Least Competent Teachers
*In November several teachers at Lindsay Thurber High School in Red Deer, Alberta, Canada, reacted to a bomb-threat note found in a classroom by sending students out to search lockers in a quest to find the bomb. One teacher allegedly offered a prize to the person who found it. And in November at William S. Hart High School near Los Angeles, science teacher Thomas Magee led students in making a tennis-ball-firing cannon propelled by methanol; however, something went wrong and the resulting explosion left two students severely burned. A school official said it was a "common" physics experiment, but a retired college chemistry professor quoted in the Los Angeles Times called it "strange."

There's Big Money in Failure
*In November Frank Biondi, Jr., fired as chief executive of Universal Studios, received a severance package worth $30 million on top of the $15 million severance pay he received in 1995 when he was fired as chief executive of Viacom. Also in November former BankAmerica chief executive David Coulter, age 51, was dismissed by new owner NationsBank and began drawing a pension of five million dollars per year for the rest of his life.

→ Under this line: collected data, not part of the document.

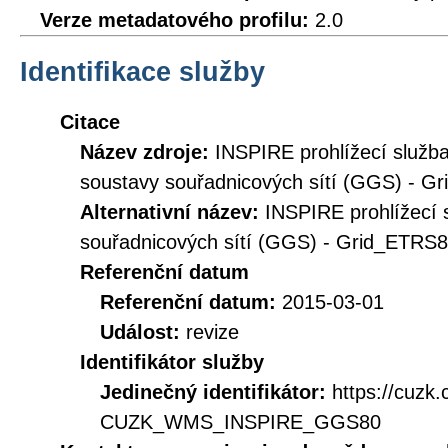
Verze metadatového profilu:
2.0
Identifikace služby
Citace
Název zdroje:
INSPIRE prohlížecí služ
soustavy souřadnicových sítí (GGS) - 
Alternativní název:
INSPIRE prohlížecí 
souřadnicových sítí (GGS) - Grid_ETR
Referenční datum
Referenční datum:
2015-03-01
Událost:
revize
Identifikátor služby
Jedinečný identifikátor:
https://cuzk
CUZK_WMS_INSPIRE_GGS80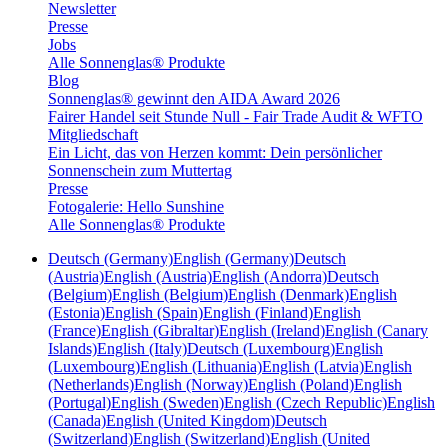
Newsletter
Presse
Jobs
Alle Sonnenglas® Produkte
Blog
Sonnenglas® gewinnt den AIDA Award 2026
Fairer Handel seit Stunde Null - Fair Trade Audit & WFTO
Mitgliedschaft
Ein Licht, das von Herzen kommt: Dein persönlicher
Sonnenschein zum Muttertag
Presse
Fotogalerie: Hello Sunshine
Alle Sonnenglas® Produkte
Deutsch (Germany)
English (Germany)
Deutsch
(Austria)
English (Austria)
English (Andorra)
Deutsch
(Belgium)
English (Belgium)
English (Denmark)
English
(Estonia)
English (Spain)
English (Finland)
English
(France)
English (Gibraltar)
English (Ireland)
English (Canary
Islands)
English (Italy)
Deutsch (Luxembourg)
English
(Luxembourg)
English (Lithuania)
English (Latvia)
English
(Netherlands)
English (Norway)
English (Poland)
English
(Portugal)
English (Sweden)
English (Czech Republic)
English
(Canada)
English (United Kingdom)
Deutsch
(Switzerland)
English (Switzerland)
English (United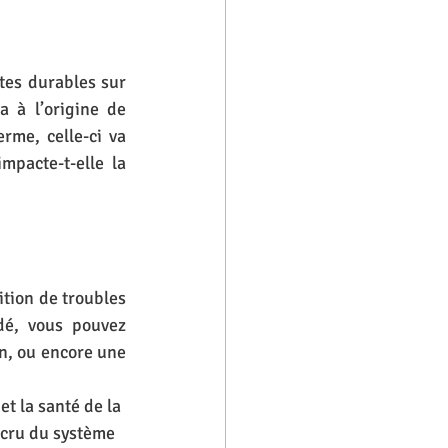
tes durables sur 
 à l’origine de 
rme, celle-ci va 
pacte-t-elle la 
tion de troubles 
é, vous pouvez 
n, ou encore une 
t la santé de la 
ccru du système 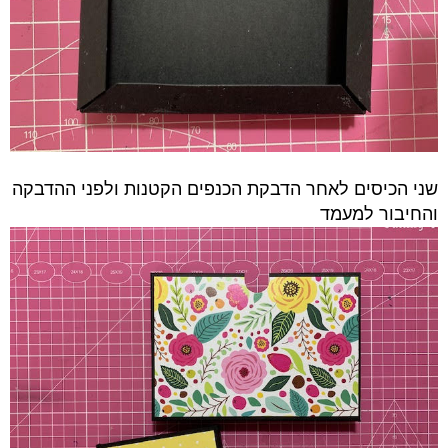
שני הכיסים לאחר הדבקת הכנפים הקטנות ולפני ההדבקה
והחיבור למעמד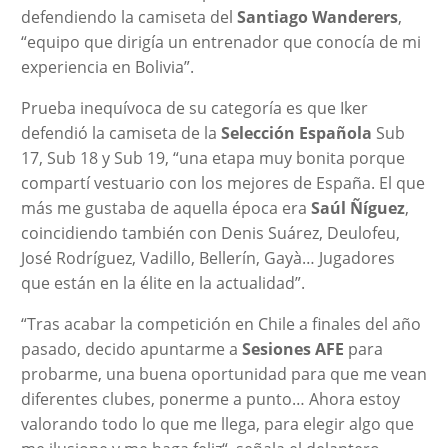
defendiendo la camiseta del
Santiago Wanderers
,
“equipo que dirigía un entrenador que conocía de mi
experiencia en Bolivia”.
Prueba inequívoca de su categoría es que Iker
defendió la camiseta de la
Selección Española
Sub
17, Sub 18 y Sub 19, “una etapa muy bonita porque
compartí vestuario con los mejores de España. El que
más me gustaba de aquella época era
Saúl Ñíguez
,
coincidiendo también con Denis Suárez, Deulofeu,
José Rodríguez, Vadillo, Bellerín, Gayà… Jugadores
que están en la élite en la actualidad”.
“Tras acabar la competición en Chile a finales del año
pasado, decido apuntarme a
Sesiones AFE
para
probarme, una buena oportunidad para que me vean
diferentes clubes, ponerme a punto… Ahora estoy
valorando todo lo que me llega, para elegir algo que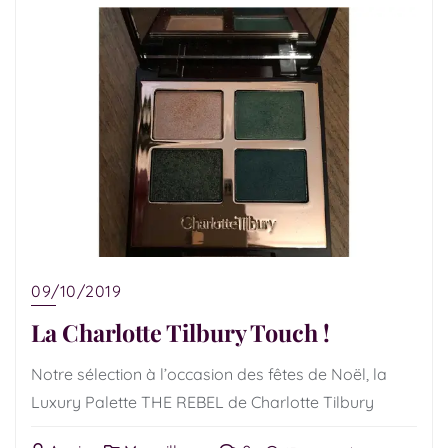
09/10/2019
La Charlotte Tilbury Touch !
Notre sélection à l’occasion des fêtes de Noël, la
Luxury Palette THE REBEL de Charlotte Tilbury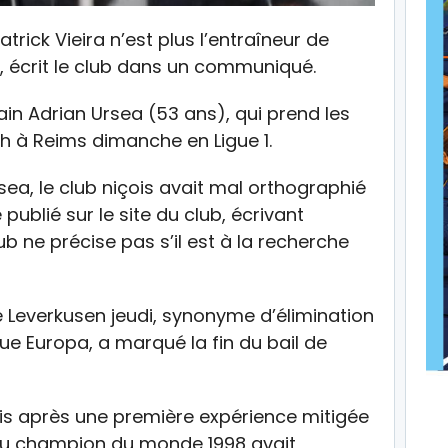
Patrick Vieira n’est plus l’entraîneur de
, écrit le club dans un communiqué.
ain Adrian Ursea (53 ans), qui prend les
h à Reims dimanche en Ligue 1.
ea, le club niçois avait mal orthographié
blié sur le site du club, écrivant
club ne précise pas s’il est à la recherche
e Leverkusen jeudi, synonyme d’élimination
ue Europa, a marqué la fin du bail de
çois après une première expérience mitigée
lieu champion du monde 1998 avait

Months before buying BankAmerica, NationsBank bought Barnett Bank of Florida, whose chief executive, Charlie Rice, received a severance package of $150 million.

Nauseating Newspapers
*In November a team of doctors from the main Russian health inspection agency announced upcoming crackdowns on newspapers and publishers, not because of the stress of that country's relentlessly bad news, but because of the quality of paper (thin and porous pages could give readers headaches) and ink (which gets on fingers and might contaminate food). The agency said it planned to issue "certificates of hygiene" to publishers who comply with the law.

Get 'Em When They're Alert
*The 1300-student Lourdes College, near Toledo, Ohio, announced in December that it would offer two courses for the spring term (in chemistry and psychology) that meet once a week from midnight to 2:30 a.m.